• Work order
Among the records that follow, how many lines contain the word "самите"? Give the number and no other words.

• Records provided
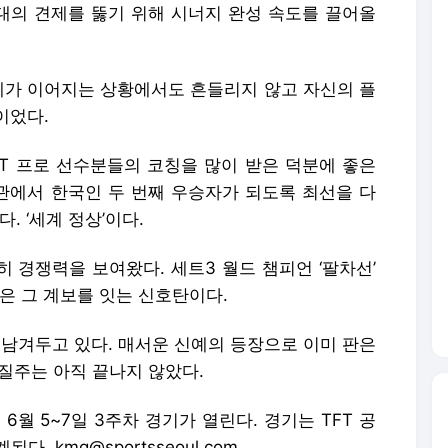
상대의 견제를 뚫기 위해 시너지 완성 속도를 끌어올
견제가 이어지는 상황에서도 흔들리지 않고 자신의 플
이었다.
TFT 프로 선수분들의 코칭을 많이 받은 덕분에 좋은
왕관에서 한국인 두 번째 우승자가 되도록 최선을 다
. ‘세계 정상’이다.
히 경쟁력을 보여왔다. 세트3 월드 챔피언 ‘팔차선’
장은 그 계보를 잇는 신호탄이다.
을 남겨두고 있다. 매서운 신예의 등장으로 이미 판은
의 질주는 아직 끝나지 않았다.
 6월 5~7일 3주차 경기가 열린다. 경기는 TFT 공
. kmg@sportsseoul.com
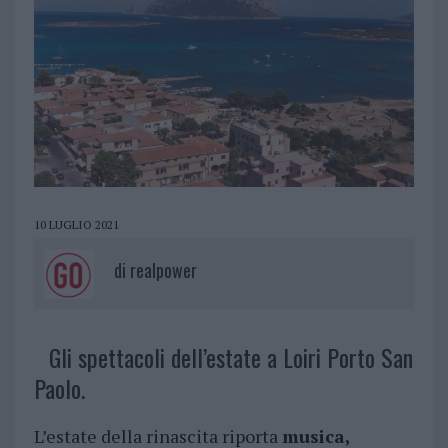
10 LUGLIO 2021
di
realpower
Gli spettacoli dell’estate a Loiri Porto San
Paolo.
L’estate della rinascita riporta
musica,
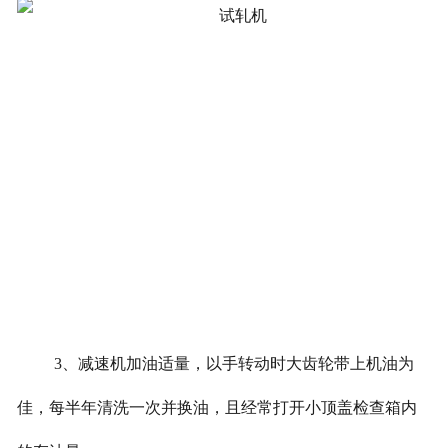
3
、减速机加油适量，以手转动时大齿轮带上机油为
佳，每半年清洗一次并换油，且经常打开小顶盖检查箱内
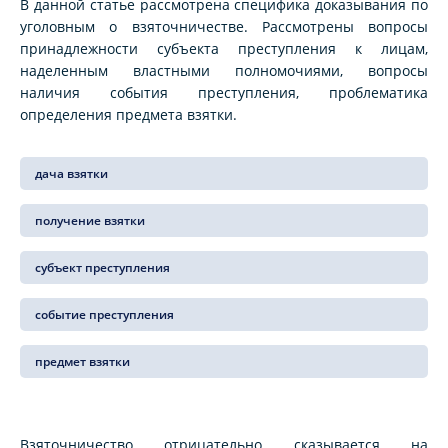
В данной статье рассмотрена специфика доказывания по
уголовным о взяточничестве. Рассмотрены вопросы
принадлежности субъекта преступления к лицам,
наделенным властными полномочиями, вопросы
наличия события преступления, проблематика
определения предмета взятки.
дача взятки
получение взятки
субъект преступления
событие преступления
предмет взятки
Взяточничество отрицательно сказывается на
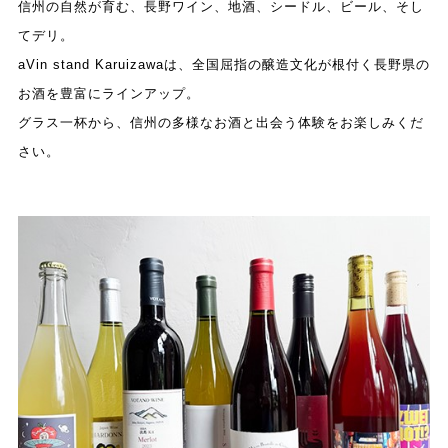
信州の自然が育む、長野ワイン、地酒、シードル、ビール、そし
てデリ。
aVin stand Karuizawaは、全国屈指の醸造文化が根付く長野県の
お酒を豊富にラインアップ。
グラス一杯から、信州の多様なお酒と出会う体験をお楽しみくだ
さい。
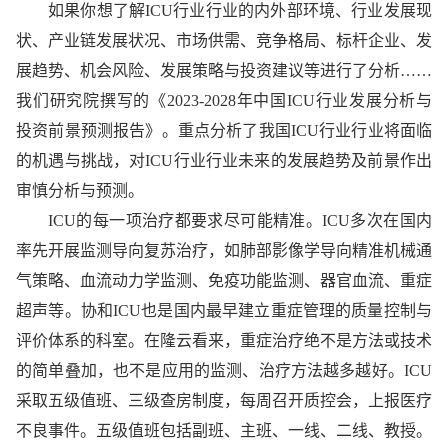
如果你想了解ICU行业行业的内外部环境、行业发展现
状、产业链发展状况、市场供需、竞争格局、标杆企业、发
展趋势、机会风险、发展策略与投资建议等进行了分析……
我们研究院撰写的《2023-2028年中国ICU行业发展分析与
投资前景预测报告》。重点分析了我国ICU行业行业将面临
的机遇与挑战，对ICU行业行业未来的发展趋势及前景作出
审慎分析与预测。
ICU的每一项治疗都要求尽可能精准。ICU多次在国内
率先开展监测导向复苏治疗，如肺部影像学导向精准机械通
气策略、血流动力学监测、免疫功能监测、器官血流、重症
超声等。协和ICU也是国内最早建立重症管理的质量控制与
评价体系的科室。在隆云看来，重症治疗绝不是方法或技术
的简单叠加，也不是应用的监测、治疗方法越多越好。ICU
采取五级值班、三级查房制度，每周召开质控会，上报医疗
不良事件。五级值班包括副班、主班、一线、二线、教授。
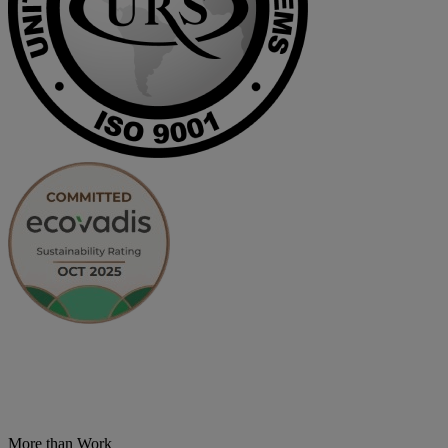
More than Work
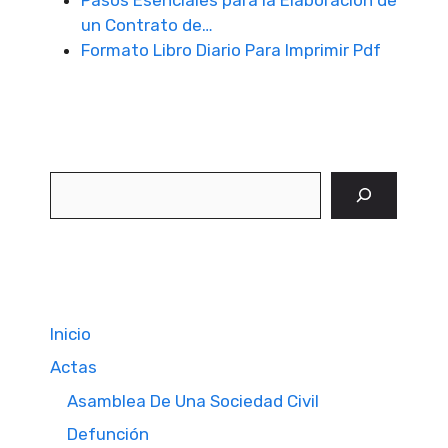
Pasos Esenciales para la Elaboración de
un Contrato de…
Formato Libro Diario Para Imprimir Pdf
Buscar
Inicio
Actas
Asamblea De Una Sociedad Civil
Defunción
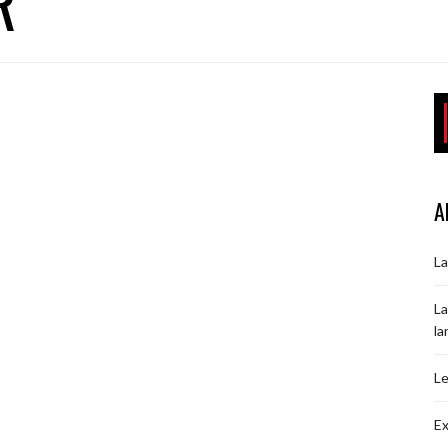
R
A
La
La
la
Le
Ex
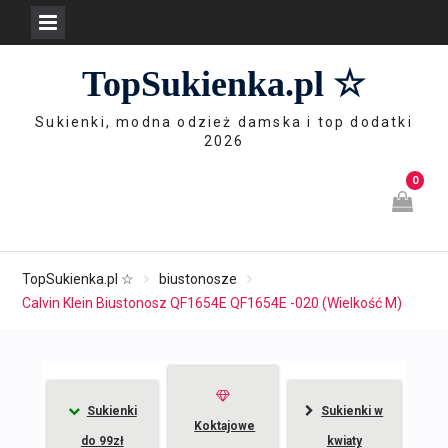
Skip
TopSukienka.pl ☆
to
content
Sukienki, modna odzież damska i top dodatki
2026
0
TopSukienka.pl ☆
biustonosze
Calvin Klein Biustonosz QF1654E QF1654E -020 (Wielkość M)
Sukienki
Sukienki w
Koktajowe
do 99zł
kwiaty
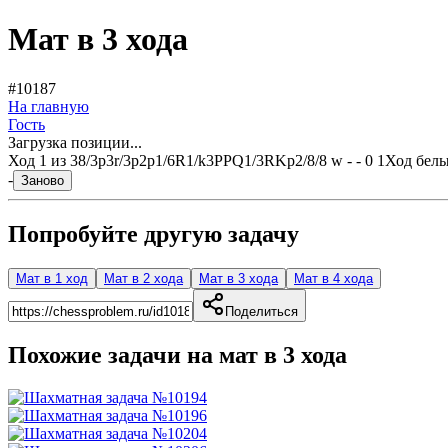
Мат в 3 хода
#10187
На главную
Гость
Загрузка позиции...
Ход
1
из
3
8/3p3r/3p2p1/6R1/k3PPQ1/3RKp2/8/8 w - - 0 1
Ход бел
-
Заново
Попробуйте другую задачу
Мат в 1 ход
Мат в 2 хода
Мат в 3 хода
Мат в 4 хода
Поделиться
Похожие задачи на мат в
3
хода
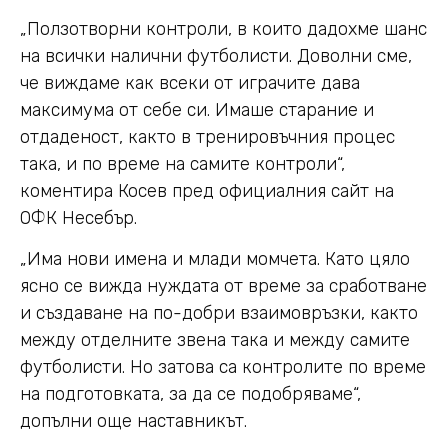
„Ползотворни контроли, в които дадохме шанс
на всички налични футболисти. Доволни сме,
че виждаме как всеки от играчите дава
максимума от себе си. Имаше старание и
отдаденост, както в тренировъчния процес
така, и по време на самите контроли“,
коментира Косев пред официалния сайт на
ОФК Несебър.
„Има нови имена и млади момчета. Като цяло
ясно се вижда нуждата от време за сработване
и създаване на по-добри взаимовръзки, както
между отделните звена така и между самите
футболисти. Но затова са контролите по време
на подготовката, за да се подобряваме“,
допълни още наставникът.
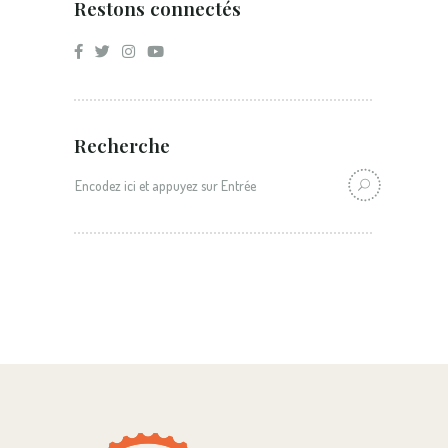
Restons connectés
Recherche
Recherche:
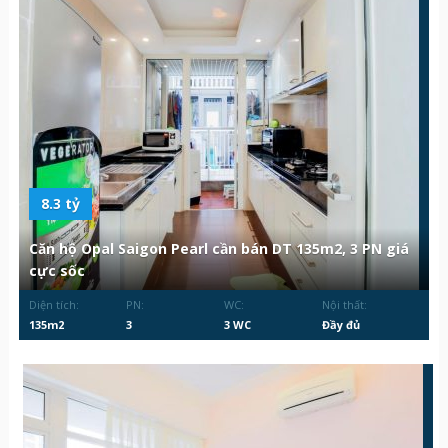
8.3 tỷ
Căn hộ Opal Saigon Pearl cần bán DT 135m2, 3 PN giá
cực sốc
Diện tích:
PN:
WC:
Nội thất:
135m2
3
3 WC
Đầy đủ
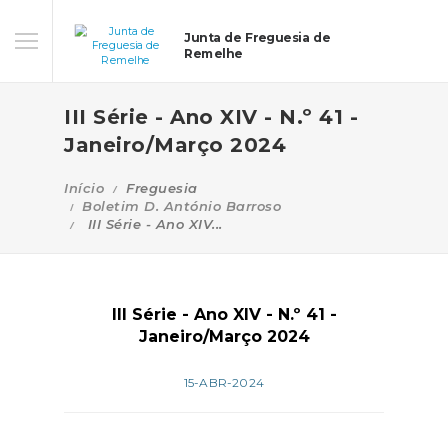
Junta de Freguesia de
Remelhe
III Série - Ano XIV - N.º 41 -
Janeiro/Março 2024
Início
Freguesia
Boletim D. António Barroso
III Série - Ano XIV...
III Série - Ano XIV - N.º 41 -
Janeiro/Março 2024
15-ABR-2024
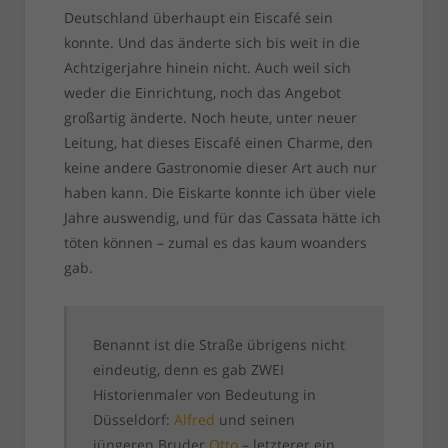
Deutschland überhaupt ein Eiscafé sein
konnte. Und das änderte sich bis weit in die
Achtzigerjahre hinein nicht. Auch weil sich
weder die Einrichtung, noch das Angebot
großartig änderte. Noch heute, unter neuer
Leitung, hat dieses Eiscafé einen Charme, den
keine andere Gastronomie dieser Art auch nur
haben kann. Die Eiskarte konnte ich über viele
Jahre auswendig, und für das Cassata hätte ich
töten können – zumal es das kaum woanders
gab.
Benannt ist die Straße übrigens nicht
eindeutig, denn es gab ZWEI
Historienmaler von Bedeutung in
Düsseldorf:
Alfred
und seinen
jüngeren Bruder
Otto
– letzterer ein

• Your solution
2